▶ [HOW TO COMPLETE THIS TASK]:
From the data below, set down exactly the lines between the one holding "(New) 650ml" and the one holding "O Brasileirão, repleto", inclusive, and no others.

Stored data entries:

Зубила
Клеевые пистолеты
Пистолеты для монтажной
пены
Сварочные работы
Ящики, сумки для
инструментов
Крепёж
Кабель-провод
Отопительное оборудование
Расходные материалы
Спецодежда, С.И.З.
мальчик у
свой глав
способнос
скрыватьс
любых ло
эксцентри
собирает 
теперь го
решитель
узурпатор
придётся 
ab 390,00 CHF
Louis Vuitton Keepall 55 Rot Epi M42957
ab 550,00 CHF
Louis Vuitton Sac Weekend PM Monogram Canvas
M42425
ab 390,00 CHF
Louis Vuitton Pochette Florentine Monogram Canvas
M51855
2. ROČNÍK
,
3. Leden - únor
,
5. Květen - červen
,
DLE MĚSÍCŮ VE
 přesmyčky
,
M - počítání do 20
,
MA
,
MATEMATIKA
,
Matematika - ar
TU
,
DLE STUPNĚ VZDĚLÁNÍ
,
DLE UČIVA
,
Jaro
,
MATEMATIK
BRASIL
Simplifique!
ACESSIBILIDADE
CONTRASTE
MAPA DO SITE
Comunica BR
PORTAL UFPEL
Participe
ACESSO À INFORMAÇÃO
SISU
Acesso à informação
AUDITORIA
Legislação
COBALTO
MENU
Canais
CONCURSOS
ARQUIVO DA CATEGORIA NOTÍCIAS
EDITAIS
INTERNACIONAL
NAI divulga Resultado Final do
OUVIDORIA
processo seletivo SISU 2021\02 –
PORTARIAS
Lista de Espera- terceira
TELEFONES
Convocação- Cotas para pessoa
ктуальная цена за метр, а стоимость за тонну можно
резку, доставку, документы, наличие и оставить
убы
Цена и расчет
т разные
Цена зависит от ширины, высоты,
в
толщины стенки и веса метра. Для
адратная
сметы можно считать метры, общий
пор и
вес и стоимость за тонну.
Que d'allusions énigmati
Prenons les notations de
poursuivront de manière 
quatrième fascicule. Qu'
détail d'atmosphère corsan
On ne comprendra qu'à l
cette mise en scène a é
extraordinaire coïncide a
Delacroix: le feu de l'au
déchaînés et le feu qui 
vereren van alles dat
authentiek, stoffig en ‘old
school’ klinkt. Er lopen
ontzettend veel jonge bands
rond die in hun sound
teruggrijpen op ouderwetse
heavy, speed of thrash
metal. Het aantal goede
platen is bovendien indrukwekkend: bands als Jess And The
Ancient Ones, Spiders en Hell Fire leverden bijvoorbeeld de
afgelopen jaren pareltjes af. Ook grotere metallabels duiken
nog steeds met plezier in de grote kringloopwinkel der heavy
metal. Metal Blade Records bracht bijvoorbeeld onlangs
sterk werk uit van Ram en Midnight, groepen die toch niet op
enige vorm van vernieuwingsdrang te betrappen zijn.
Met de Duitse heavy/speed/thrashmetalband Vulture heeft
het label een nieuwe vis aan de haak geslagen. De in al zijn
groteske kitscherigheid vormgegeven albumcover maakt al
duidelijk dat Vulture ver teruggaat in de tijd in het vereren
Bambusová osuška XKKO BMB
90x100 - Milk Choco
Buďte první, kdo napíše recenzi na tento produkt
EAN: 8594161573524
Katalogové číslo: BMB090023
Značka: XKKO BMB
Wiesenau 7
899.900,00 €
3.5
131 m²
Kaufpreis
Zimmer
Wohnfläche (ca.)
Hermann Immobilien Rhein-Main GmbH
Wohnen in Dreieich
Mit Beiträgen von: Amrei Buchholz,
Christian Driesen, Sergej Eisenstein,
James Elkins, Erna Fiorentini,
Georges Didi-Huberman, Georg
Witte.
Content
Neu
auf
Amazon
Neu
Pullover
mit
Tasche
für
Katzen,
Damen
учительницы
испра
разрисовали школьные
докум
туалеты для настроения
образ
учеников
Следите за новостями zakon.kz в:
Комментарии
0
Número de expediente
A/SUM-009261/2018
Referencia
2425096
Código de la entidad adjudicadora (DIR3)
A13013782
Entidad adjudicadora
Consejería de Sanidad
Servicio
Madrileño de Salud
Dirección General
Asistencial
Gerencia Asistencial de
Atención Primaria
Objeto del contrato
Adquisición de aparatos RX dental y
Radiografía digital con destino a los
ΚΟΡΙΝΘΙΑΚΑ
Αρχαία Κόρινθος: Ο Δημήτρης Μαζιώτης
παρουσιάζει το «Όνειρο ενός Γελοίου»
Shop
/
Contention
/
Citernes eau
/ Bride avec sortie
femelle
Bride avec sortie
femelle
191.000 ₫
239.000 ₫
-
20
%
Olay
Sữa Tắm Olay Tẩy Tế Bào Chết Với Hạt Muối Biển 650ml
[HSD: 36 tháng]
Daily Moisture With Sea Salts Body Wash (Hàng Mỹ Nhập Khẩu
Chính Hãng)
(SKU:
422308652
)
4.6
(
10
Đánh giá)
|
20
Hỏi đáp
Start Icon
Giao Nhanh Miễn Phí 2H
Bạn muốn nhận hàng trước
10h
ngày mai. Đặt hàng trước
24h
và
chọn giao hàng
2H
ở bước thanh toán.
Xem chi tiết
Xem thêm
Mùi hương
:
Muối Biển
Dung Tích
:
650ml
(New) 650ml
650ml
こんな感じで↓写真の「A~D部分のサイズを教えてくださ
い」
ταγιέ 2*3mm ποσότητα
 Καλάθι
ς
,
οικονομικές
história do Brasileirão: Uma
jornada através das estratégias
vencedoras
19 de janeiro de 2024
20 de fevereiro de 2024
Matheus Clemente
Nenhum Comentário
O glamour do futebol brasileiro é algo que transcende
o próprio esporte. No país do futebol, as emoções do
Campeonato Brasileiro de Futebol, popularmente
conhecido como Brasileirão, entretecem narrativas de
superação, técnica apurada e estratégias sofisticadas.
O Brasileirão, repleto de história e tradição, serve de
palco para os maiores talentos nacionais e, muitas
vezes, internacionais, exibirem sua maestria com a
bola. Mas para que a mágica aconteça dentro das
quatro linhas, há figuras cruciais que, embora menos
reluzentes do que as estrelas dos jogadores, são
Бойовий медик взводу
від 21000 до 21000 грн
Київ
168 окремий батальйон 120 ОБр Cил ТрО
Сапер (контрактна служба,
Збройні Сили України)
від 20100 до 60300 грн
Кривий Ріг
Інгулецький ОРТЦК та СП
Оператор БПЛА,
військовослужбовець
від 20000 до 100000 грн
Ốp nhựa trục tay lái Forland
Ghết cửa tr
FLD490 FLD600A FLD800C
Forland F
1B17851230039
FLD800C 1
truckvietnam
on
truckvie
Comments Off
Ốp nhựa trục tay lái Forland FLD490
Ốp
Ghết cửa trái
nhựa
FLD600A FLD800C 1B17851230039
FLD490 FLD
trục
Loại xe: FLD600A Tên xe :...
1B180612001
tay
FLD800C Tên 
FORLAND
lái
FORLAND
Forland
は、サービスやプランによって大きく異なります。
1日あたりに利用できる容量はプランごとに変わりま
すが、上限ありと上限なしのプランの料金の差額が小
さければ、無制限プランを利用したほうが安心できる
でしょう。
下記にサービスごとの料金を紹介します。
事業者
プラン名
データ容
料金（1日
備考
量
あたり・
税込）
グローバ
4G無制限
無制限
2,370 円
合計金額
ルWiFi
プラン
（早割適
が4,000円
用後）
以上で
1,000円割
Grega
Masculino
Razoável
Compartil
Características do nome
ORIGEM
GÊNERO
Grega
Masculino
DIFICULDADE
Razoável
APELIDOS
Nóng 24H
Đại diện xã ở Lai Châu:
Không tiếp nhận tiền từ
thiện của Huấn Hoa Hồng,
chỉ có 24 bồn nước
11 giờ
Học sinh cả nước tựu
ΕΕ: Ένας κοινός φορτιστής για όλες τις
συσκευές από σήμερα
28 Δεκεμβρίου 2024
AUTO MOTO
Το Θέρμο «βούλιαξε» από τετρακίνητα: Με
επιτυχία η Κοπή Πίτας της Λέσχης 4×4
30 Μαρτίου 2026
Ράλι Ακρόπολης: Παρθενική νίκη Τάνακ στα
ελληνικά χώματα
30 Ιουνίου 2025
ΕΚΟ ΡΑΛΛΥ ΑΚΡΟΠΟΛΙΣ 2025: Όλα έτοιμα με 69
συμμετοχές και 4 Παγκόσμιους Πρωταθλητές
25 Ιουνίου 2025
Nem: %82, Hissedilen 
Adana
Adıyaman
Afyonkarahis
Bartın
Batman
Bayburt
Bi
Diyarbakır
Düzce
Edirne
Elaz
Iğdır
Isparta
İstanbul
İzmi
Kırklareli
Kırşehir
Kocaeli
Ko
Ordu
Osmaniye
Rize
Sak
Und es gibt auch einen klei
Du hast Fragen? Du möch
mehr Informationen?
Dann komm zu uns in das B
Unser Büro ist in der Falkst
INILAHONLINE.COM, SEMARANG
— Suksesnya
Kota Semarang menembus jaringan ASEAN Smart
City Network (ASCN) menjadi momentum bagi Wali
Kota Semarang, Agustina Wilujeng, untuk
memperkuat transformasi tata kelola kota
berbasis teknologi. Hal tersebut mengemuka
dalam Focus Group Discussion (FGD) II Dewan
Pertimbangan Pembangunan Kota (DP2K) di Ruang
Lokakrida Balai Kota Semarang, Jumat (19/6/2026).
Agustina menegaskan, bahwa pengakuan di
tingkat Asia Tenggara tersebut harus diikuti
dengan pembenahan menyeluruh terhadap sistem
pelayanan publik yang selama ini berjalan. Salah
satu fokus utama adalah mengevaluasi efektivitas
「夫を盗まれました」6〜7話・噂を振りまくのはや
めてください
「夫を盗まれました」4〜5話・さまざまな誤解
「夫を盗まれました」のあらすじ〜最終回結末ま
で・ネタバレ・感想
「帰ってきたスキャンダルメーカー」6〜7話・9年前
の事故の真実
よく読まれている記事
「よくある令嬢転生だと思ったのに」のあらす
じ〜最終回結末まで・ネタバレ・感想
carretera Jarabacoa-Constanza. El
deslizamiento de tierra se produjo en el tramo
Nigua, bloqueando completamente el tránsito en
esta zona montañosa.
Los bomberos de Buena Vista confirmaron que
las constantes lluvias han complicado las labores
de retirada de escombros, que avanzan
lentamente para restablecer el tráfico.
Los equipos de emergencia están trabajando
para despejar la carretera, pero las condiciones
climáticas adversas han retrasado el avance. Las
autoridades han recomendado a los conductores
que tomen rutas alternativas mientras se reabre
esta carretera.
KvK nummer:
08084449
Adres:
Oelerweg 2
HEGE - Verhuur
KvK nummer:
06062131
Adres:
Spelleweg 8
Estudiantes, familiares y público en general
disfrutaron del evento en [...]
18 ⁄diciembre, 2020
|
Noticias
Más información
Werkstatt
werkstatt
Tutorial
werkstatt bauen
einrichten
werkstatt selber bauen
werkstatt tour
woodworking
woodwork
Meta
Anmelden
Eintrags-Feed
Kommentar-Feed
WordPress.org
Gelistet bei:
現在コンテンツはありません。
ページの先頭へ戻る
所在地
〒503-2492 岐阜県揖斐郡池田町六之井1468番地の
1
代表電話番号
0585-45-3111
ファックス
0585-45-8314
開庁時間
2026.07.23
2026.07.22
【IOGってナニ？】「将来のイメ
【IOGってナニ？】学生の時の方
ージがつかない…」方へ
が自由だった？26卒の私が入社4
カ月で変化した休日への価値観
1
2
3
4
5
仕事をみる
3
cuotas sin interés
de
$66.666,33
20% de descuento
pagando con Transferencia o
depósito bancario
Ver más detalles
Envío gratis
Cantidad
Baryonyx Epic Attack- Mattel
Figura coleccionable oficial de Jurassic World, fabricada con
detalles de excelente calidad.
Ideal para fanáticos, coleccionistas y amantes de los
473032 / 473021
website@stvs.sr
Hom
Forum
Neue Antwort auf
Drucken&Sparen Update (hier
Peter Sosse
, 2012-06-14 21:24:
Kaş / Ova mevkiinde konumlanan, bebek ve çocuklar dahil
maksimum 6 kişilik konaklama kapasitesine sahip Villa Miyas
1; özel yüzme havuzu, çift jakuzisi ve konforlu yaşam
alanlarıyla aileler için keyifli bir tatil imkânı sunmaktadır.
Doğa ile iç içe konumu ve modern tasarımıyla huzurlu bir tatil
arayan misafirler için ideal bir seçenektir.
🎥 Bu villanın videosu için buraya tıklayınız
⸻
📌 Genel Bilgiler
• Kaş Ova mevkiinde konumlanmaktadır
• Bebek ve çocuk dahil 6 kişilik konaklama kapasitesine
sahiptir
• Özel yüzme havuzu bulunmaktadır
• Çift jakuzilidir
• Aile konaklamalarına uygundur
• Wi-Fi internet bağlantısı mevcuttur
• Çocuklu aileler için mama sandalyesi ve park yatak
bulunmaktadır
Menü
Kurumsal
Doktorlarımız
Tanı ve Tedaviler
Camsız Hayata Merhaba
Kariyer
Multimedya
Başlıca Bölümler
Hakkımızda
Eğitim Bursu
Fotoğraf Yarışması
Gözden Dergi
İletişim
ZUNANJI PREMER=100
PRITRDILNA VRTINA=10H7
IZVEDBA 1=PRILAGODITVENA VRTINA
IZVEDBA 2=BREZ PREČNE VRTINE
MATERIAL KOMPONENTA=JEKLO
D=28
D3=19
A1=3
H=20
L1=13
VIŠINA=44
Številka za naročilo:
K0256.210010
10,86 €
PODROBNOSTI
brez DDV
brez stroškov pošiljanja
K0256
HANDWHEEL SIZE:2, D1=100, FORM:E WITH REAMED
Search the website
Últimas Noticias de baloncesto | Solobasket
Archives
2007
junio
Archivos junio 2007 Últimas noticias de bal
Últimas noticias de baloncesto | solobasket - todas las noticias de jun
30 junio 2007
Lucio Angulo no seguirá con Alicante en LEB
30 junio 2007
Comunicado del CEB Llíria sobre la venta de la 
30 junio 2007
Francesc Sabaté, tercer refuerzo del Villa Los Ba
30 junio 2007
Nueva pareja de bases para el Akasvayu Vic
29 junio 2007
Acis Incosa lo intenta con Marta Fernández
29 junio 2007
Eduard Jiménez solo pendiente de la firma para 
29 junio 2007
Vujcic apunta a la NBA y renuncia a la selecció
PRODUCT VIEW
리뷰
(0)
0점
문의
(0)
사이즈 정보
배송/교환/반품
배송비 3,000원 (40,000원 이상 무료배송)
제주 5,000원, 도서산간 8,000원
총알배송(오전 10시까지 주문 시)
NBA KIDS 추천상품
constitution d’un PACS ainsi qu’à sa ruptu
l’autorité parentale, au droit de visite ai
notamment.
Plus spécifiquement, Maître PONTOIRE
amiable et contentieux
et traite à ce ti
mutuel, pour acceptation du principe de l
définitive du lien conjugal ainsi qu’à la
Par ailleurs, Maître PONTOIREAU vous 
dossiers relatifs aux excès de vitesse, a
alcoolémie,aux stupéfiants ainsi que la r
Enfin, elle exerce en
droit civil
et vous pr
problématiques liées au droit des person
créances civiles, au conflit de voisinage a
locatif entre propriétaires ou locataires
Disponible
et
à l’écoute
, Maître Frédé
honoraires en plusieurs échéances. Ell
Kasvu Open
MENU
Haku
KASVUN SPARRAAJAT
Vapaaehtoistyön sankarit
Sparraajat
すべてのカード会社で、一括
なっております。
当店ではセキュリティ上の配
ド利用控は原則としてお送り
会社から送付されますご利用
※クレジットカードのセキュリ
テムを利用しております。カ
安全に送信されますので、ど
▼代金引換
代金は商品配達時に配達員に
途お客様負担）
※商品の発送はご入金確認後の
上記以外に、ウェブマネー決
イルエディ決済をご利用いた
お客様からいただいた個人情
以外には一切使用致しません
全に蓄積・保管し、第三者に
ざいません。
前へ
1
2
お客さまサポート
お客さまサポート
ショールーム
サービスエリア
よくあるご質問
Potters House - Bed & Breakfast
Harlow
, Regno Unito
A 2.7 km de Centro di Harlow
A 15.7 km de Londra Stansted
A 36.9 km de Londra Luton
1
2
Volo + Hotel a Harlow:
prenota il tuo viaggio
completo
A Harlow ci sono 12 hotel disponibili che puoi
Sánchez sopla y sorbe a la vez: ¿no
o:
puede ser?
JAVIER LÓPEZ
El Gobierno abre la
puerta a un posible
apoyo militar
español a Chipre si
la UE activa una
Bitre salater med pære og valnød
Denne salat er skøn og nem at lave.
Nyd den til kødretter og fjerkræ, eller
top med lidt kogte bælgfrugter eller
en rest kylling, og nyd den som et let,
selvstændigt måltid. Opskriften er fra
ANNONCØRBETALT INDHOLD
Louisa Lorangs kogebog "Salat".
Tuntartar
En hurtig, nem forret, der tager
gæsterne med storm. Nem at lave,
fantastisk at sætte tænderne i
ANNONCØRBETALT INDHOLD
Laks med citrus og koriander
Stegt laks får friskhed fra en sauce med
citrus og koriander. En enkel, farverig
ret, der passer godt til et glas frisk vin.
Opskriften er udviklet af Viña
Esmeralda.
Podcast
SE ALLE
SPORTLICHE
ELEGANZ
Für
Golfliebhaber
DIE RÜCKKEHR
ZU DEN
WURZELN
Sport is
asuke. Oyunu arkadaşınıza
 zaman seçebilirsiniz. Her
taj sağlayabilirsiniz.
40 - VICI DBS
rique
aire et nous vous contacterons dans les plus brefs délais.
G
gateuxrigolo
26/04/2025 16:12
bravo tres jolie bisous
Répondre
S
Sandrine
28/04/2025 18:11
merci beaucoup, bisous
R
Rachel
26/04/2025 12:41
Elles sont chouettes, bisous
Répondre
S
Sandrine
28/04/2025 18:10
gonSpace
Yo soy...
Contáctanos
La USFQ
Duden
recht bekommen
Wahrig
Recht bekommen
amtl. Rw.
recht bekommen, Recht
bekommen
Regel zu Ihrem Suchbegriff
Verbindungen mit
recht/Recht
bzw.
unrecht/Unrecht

▶ [COMPLETED EXERCISE]:
(New) 650ml
650ml
こんな感じで↓写真の「A~D部分のサイズを教えてくださ
い」
ταγιέ 2*3mm ποσότητα
 Καλάθι
ς
,
οικονομικές
história do Brasileirão: Uma
jornada através das estratégias
vencedoras
19 de janeiro de 2024
20 de fevereiro de 2024
Matheus Clemente
Nenhum Comentário
O glamour do futebol brasileiro é algo que transcende
o próprio esporte. No país do futebol, as emoções do
Campeonato Brasileiro de Futebol, popularmente
conhecido como Brasileirão, entretecem narrativas de
superação, técnica apurada e estratégias sofisticadas.
O Brasileirão, repleto de história e tradição, serve de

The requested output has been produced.